The Role of MJO Propagation, Lifetime, and Intensity on Modulating the Temporal Evolution of the MJO Extratropical Response

The Madden-Julian Oscillation (MJO) is the dominant mode of tropical intraseasonal variability. Many studies have found that the MJO has significant impacts on the weather in the extratropics, affecting temperature, precipitation, extratropical cyclones and extreme events. Given that the MJO can be predicted out to several weeks, these impacts have implications on subseasonal to seasonal predictability in the mid-latitudes. Hence it is important to better understand the link between the MJO and its extratropical impacts.

Since the MJO can act as a tropical heat source that excites Rossby Waves, midlatitude weather is modulated by the MJO due to the Rossby Waves that propagate into the midlatitude and modulate the midlatitude circulation. The heat sources of individual MJO events are different since each event has different eastward propagation speed, lifetime, intensity, and structure. The background flow is also different for each event. These can result in different evolution of the Rossby Waves excited by the heat sources, and different extratropical response for each MJO event.
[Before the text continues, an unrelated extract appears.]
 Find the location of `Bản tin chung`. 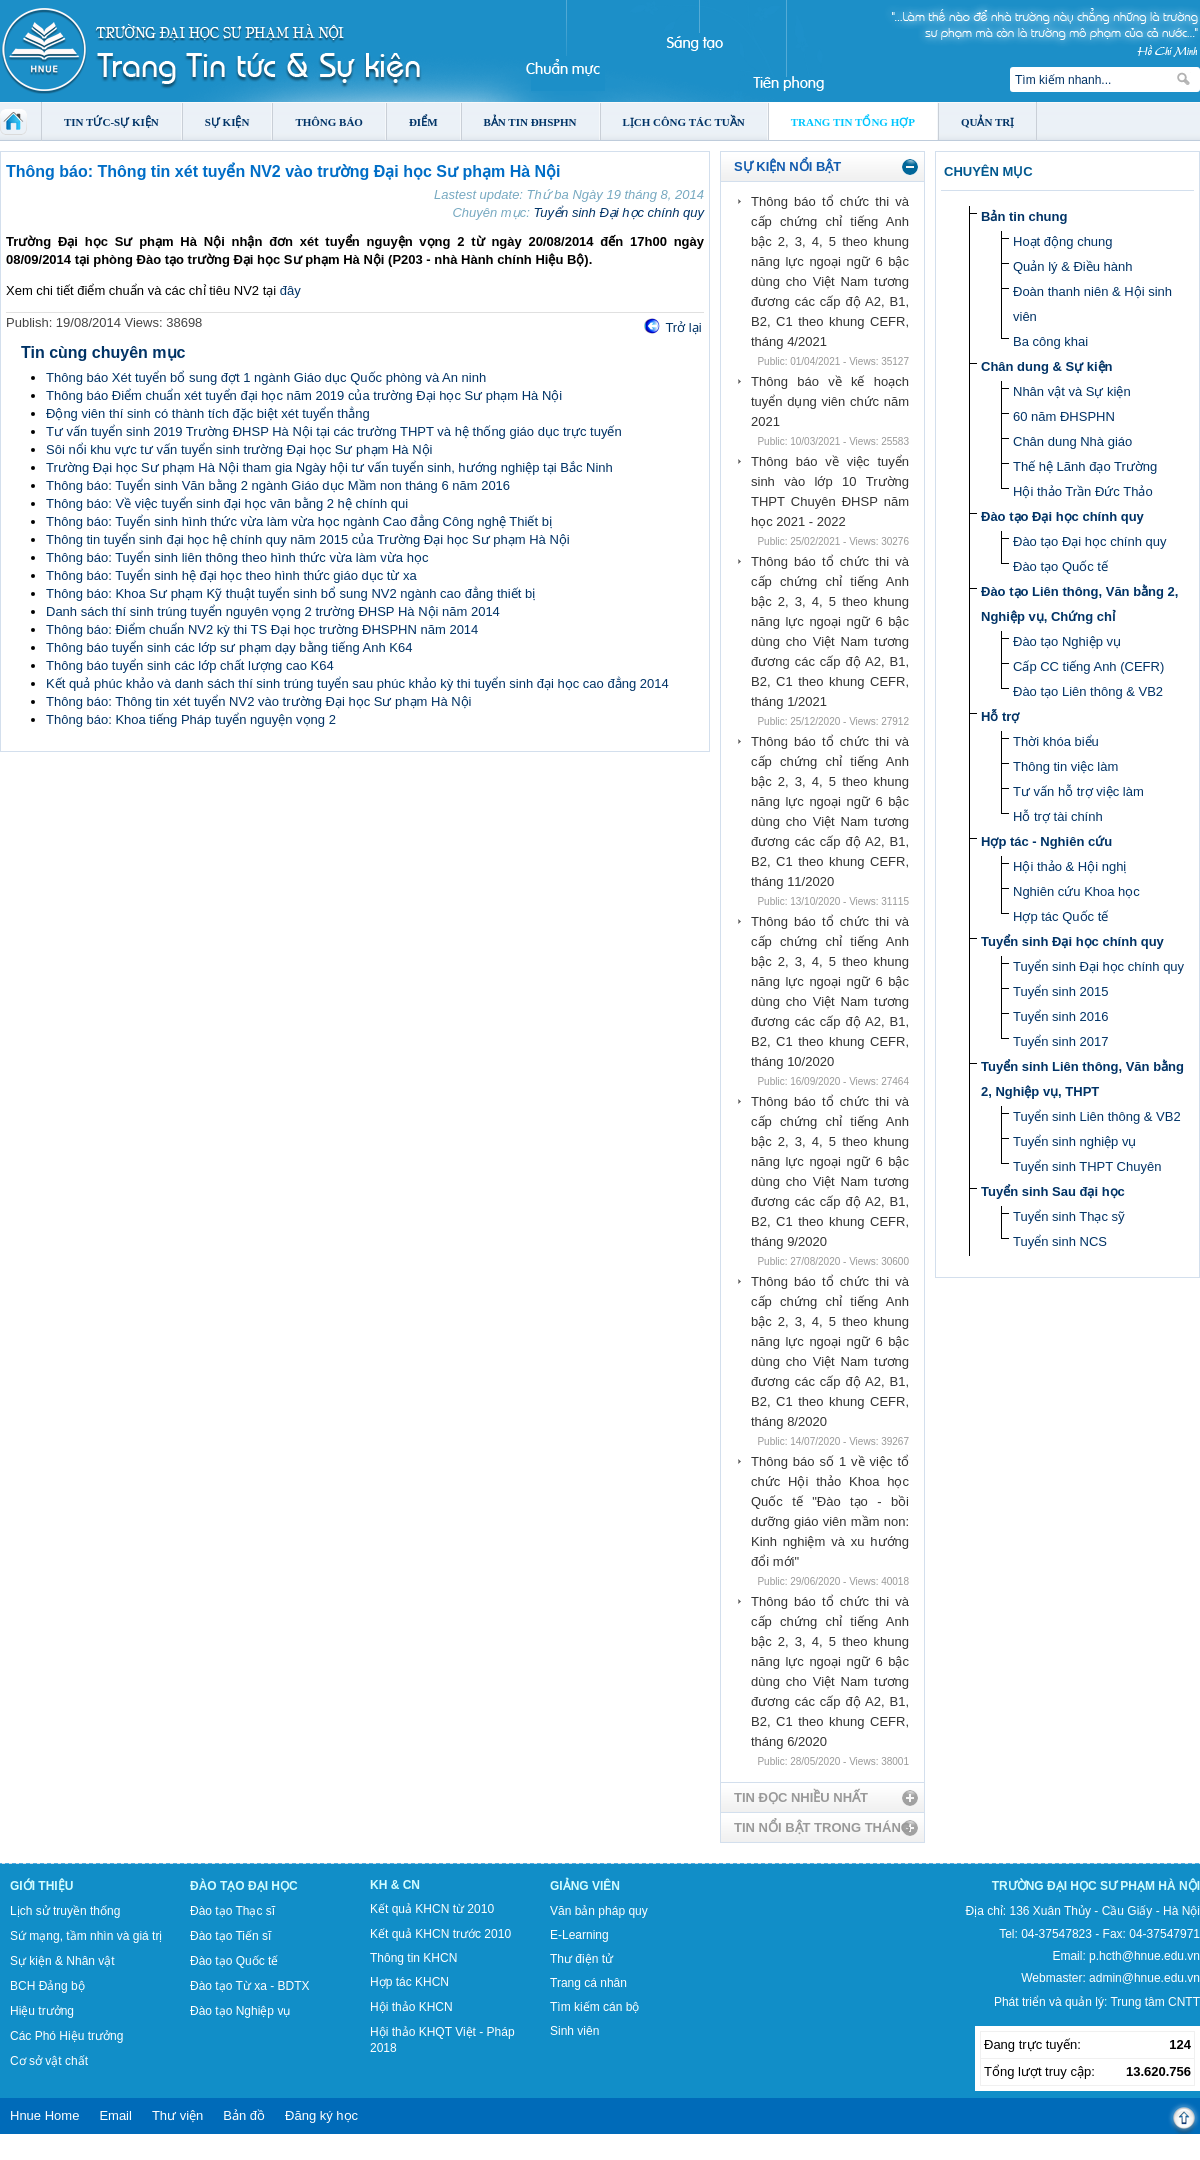

Bản tin chung is located at coordinates (1024, 216). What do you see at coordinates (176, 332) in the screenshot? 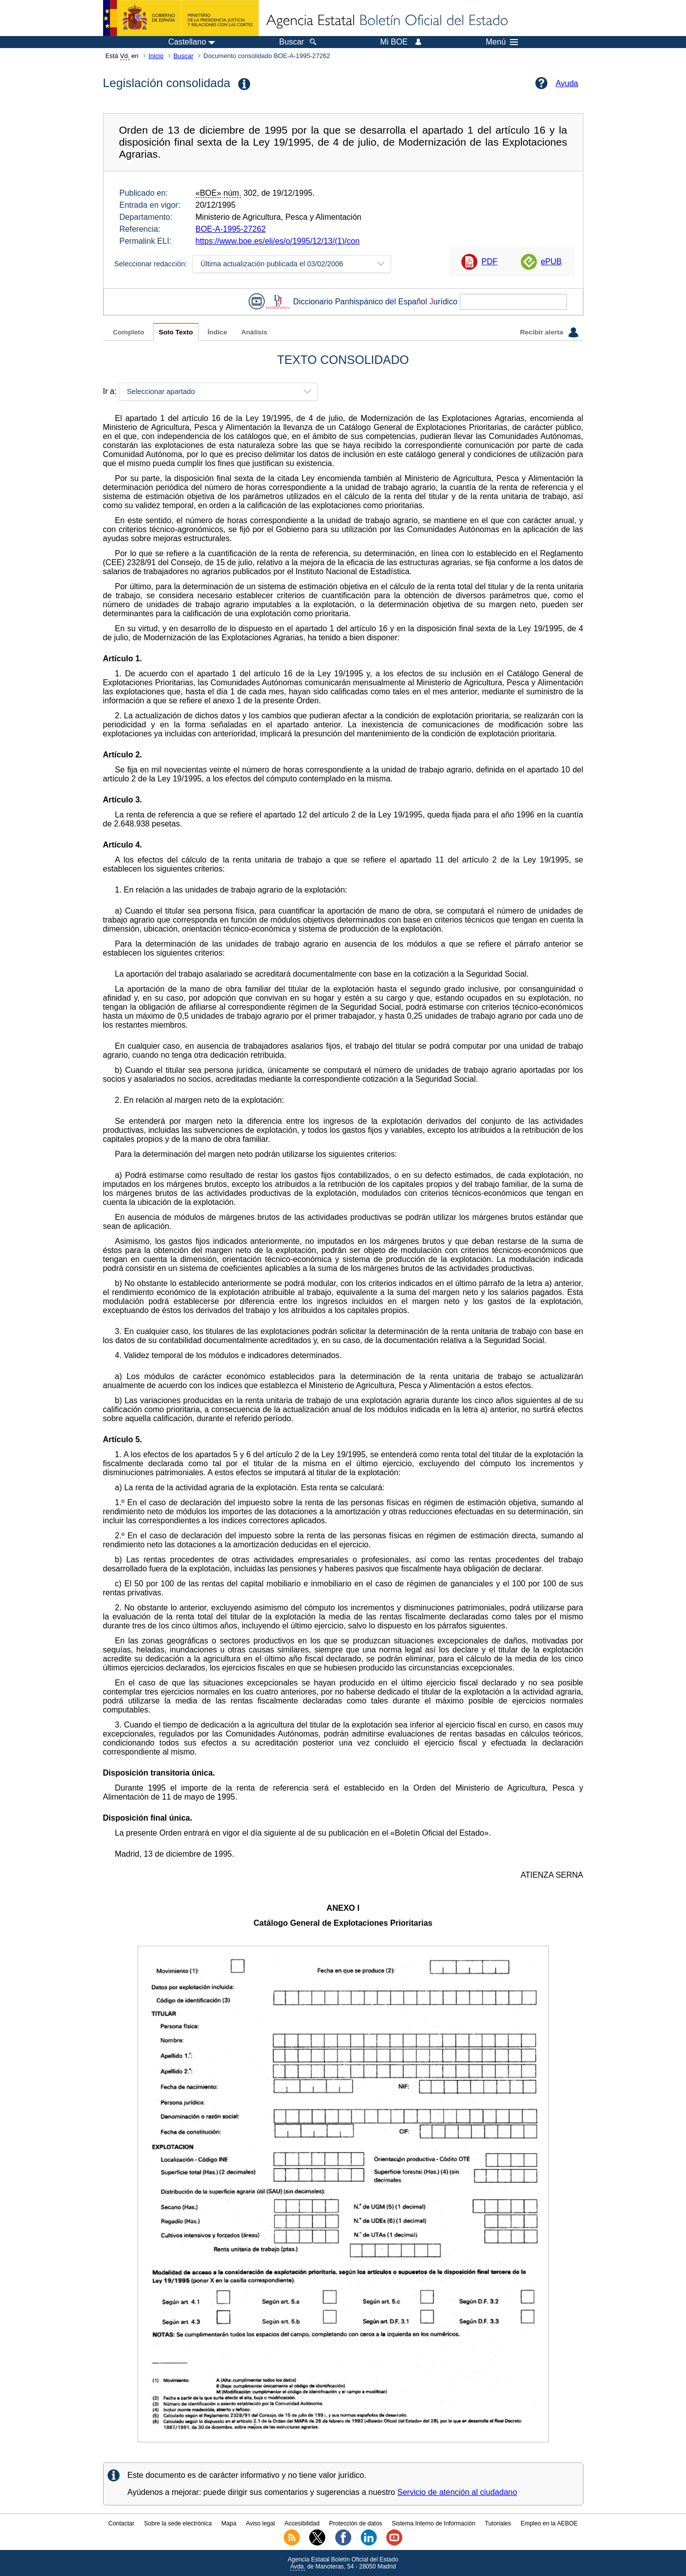
I see `Solo Texto` at bounding box center [176, 332].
In this study, the role of MJO propagation speed, lifetime, and intensity on modulating the structure and temporal evolution of the MJO extratropical response has been systematically explored by using an idealized nonlinear GCM. By adding the MJO associated heating into the GCM as forcing, the extratropical response that has been found in the Reanalysis is well captured by the model, especially over the Pacific and North America. Sensitivity experiments have been performed with MJO events that have different idealized propagation speeds, lifetimes, and intensities. The results show that in order to excite a strong extratropical response, the MJO has to propagate through specific MJO phases. The intensity, timing and duration of the extratropical response, especially over North America, also strongly depend on when the MJO is initiated and when the MJO decays. The extratropical impacts of slow propagating MJO and fast propagating MJO also have significant differences, especially on intensity and duration. Not surprisingly, stronger MJO events induce stronger extratropical responses compared to weaker MJO events.